Per quali motivi il livello di istruzione dovrebbe avere un peso essenziale nell’orientare il dibattito? La ragione è semplice: il livello di istruzione della forza lavoro è un elemento fondamentale per il successo di quei modelli. Queste conclusioni riguardano sia la questione della durata della vita lavorativa (età di pensionamento) sia quella relativa alle modalità di protezione dei lavoratori (flexsecurity).

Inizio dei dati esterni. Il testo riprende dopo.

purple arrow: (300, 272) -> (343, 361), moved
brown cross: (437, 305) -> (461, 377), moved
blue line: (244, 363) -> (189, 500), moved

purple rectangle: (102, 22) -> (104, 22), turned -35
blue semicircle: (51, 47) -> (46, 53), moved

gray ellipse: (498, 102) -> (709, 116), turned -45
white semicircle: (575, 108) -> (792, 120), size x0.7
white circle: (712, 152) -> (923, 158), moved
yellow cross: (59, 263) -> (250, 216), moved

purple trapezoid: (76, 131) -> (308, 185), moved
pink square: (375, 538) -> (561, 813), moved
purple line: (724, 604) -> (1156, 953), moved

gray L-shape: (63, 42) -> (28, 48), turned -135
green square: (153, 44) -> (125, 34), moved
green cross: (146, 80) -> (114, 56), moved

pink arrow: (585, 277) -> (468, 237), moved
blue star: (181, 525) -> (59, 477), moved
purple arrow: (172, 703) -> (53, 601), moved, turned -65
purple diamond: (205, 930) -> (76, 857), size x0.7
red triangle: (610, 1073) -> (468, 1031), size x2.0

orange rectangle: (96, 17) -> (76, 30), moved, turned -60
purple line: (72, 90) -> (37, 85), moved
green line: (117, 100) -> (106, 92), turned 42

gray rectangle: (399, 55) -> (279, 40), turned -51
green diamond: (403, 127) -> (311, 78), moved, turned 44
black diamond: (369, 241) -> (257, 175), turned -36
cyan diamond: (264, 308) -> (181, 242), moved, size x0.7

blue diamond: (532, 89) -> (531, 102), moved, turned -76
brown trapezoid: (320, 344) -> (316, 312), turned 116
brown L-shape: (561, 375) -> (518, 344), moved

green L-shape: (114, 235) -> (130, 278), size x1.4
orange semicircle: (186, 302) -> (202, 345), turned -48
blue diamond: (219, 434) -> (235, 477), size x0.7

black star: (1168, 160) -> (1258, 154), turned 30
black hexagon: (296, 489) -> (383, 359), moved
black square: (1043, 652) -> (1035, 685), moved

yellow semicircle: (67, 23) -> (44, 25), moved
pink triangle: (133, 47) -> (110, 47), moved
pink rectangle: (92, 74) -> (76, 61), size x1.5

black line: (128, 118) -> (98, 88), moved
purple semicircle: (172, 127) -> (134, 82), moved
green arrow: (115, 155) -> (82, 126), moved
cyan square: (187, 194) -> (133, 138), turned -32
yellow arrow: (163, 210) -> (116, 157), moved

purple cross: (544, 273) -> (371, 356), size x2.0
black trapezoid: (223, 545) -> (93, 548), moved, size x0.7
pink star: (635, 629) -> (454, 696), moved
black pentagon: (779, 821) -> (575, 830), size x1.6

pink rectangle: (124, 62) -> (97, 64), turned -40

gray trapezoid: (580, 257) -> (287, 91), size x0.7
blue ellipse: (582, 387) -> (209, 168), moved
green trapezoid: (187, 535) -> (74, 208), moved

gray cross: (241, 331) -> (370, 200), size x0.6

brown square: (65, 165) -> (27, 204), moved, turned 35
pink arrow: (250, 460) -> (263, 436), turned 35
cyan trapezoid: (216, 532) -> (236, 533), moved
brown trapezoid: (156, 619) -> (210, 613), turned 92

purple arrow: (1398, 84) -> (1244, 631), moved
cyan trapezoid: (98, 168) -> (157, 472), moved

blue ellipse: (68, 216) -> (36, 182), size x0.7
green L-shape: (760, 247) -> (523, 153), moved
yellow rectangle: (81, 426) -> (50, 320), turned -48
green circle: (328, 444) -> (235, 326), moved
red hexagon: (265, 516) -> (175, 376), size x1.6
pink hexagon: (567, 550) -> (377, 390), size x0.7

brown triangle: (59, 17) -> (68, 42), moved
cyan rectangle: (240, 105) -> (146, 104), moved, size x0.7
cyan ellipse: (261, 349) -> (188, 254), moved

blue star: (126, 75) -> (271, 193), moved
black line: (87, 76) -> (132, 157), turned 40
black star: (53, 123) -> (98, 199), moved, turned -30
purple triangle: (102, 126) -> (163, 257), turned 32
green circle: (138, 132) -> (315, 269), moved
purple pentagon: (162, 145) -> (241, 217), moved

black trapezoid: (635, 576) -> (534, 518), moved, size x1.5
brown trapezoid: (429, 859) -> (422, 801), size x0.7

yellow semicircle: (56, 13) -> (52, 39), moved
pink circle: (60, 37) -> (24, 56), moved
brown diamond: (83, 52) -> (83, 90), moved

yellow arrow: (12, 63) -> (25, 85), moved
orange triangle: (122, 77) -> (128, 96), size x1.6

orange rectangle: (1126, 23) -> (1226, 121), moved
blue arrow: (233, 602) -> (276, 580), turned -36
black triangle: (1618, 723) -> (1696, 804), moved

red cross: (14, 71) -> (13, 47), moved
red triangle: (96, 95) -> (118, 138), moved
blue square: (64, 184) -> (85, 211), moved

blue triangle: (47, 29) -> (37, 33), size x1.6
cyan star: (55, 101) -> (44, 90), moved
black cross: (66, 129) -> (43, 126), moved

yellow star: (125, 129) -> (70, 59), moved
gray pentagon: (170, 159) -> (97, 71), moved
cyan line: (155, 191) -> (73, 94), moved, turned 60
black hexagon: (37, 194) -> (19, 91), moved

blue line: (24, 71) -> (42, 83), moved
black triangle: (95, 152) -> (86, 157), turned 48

E’ noto che l’Italia si caratterizza per livelli medi di istruzione sensibilmente inferiori rispetto alla media europea e in particolare nordeuropea (fig. 1). Questo dato si accompagna, oltre che a tassi di occupazione (fig. 2) e di attività inferiori alla media, ad un’elevata età media della popolazione e ad una più bassa propensione al proseguimento degli studi oltre la scuola secondaria superiore. Ne consegue che il turn over generazionale non garantirà nei prossimi anni tempi veloci di recupero del gap di istruzione esistente. I test sul possesso delle competenze di base degli adulti (ALL: Adult literacy and life skill survey, IALS: International adult literacy survey) segnalano inoltre che la quota di popolazione italiana che ne è deficitaria è superiore rispetto a quella degli altri paesi.
Dati e analisi robuste evidenziano che l’occupabilità degli individui, soprattutto in fase adulta, è fortemente correlata al livello e al tipo di istruzione ricevuta (tabelle 1-3;  Hanushek, Woessmann & Zang, 2011). Ciò dipende da diversi fattori, non ultima l’evidenza che livello e tipo di istruzione influenzano la possibilità di riqualificare i lavoratori attraverso la formazione: essa si riduce al ridursi del livello di istruzione dei lavoratori e al crescere del grado di specificità di quest’ultima.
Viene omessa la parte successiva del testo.